If you walk through the halls of my office building on Fridays, you’ll notice a sparse number of employees. Less than a third of my company’s employees are in the building on most Fridays. While not all managers allow this (including mine), many do let employees work from home on specific days. And, in some cases, employees can work from home every day.
Working remotely has been a growing trend to cut commute costs and time, contribute to fewer cars on the road and engage talent in all corners of the country and across the globe. Despite its benefits, there are challenges to make it work for your business.
In this issue of Promotional Consultant Today, we share these recommendations from Shari Buck, founder of Doximity.

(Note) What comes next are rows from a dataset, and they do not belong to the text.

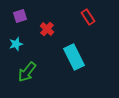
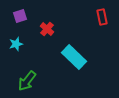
red rectangle: moved 14 px right; rotated 21 degrees clockwise
cyan rectangle: rotated 20 degrees counterclockwise
green arrow: moved 9 px down
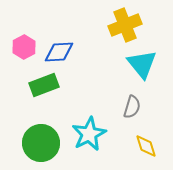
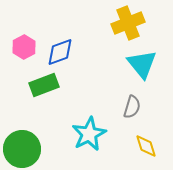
yellow cross: moved 3 px right, 2 px up
blue diamond: moved 1 px right; rotated 16 degrees counterclockwise
green circle: moved 19 px left, 6 px down
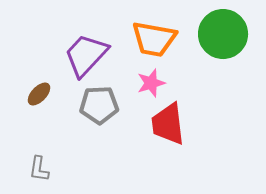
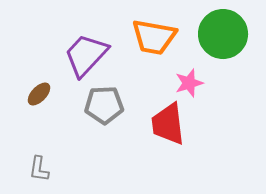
orange trapezoid: moved 2 px up
pink star: moved 38 px right
gray pentagon: moved 5 px right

1. Apply the policy to everyone. To make work-from-home (WFH) work, the policy needs to apply to everyone in the company because the uniformity is an important piece of its success. Done right, it helps your whole team with work-life balance, regardless of each person’s family situation.
2. Hold your team accountable, wherever they are. Be rigorous in measuring employee productivity and hold people accountable for meeting goals. For larger companies, this works best when you break out employees into small teams, and each team is then accountable for quarterly or even monthly goals. Goals should be challenging. If your team achieves or misses the goals set, they do it together. This makes it nearly impossible for individuals to shirk from their responsibilities because everyone is relying on each team member to do his or her part.

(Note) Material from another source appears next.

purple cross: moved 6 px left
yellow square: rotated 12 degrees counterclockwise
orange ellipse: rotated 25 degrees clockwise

3. Schedule WFH in the middle of the week. Make your WFH days those other than Fridays and Mondays. Here’s why: If you schedule a weekly WFH on Fridays, employees will already have the weekend on the brain and are more likely to “push things off” until Monday. Starting or ending the week at home may also encourage working while on vacation which tends to make people less productive. Scheduling WFH days on Wednesday, on the other hand, creates a mid-week break from commuting, and people return to the office refreshed and energized.
4. Encourage everyone to have a work station at home. If you’re working from a couch, swaddled in blankets with the TV streaming, you will not feel motivated to tackle those spreadsheets. Neither will your employees. Require a home work station for employees who work remotely and offer to have one set up if needed. Having space where you can set your laptop on a clutter-free desk while sitting upright in a chair makes all the difference in productivity.

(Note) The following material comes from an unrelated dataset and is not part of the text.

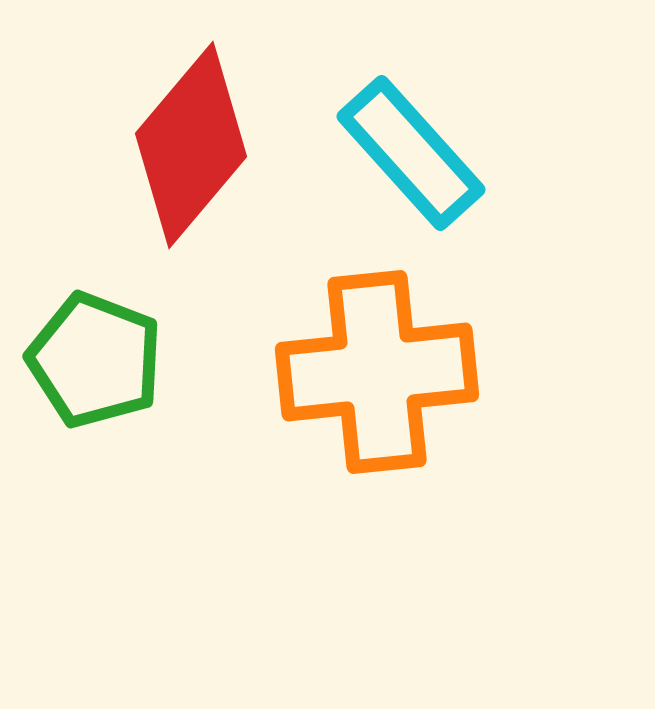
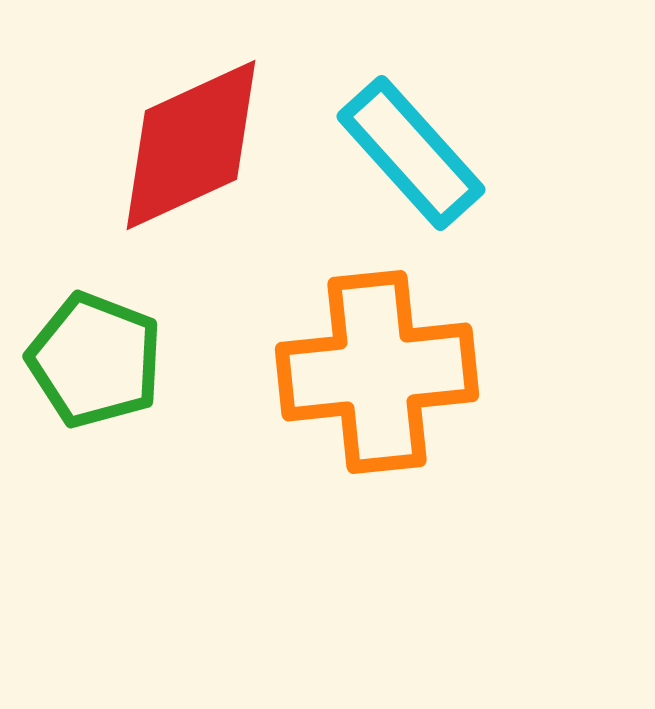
red diamond: rotated 25 degrees clockwise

5. Set availability expectations early. Just because employees are working from home doesn’t mean your team can go completely off the grid. Set expectations early that employees should be available through the usual channels (phone, email, instant messenger, text, etc.) so they are easy to find in case they’re needed urgently. It’s perfectly fine to take breaks–in fact, it’s encouraged. But when they do take that walk or grab lunch, the expectation is that they let their team members know.
Flexibility plus accountability is the key to making work-from-home policies effective. When done right, a WFH policy with correct parameters can make your employees work more purposefully and help make them happier people.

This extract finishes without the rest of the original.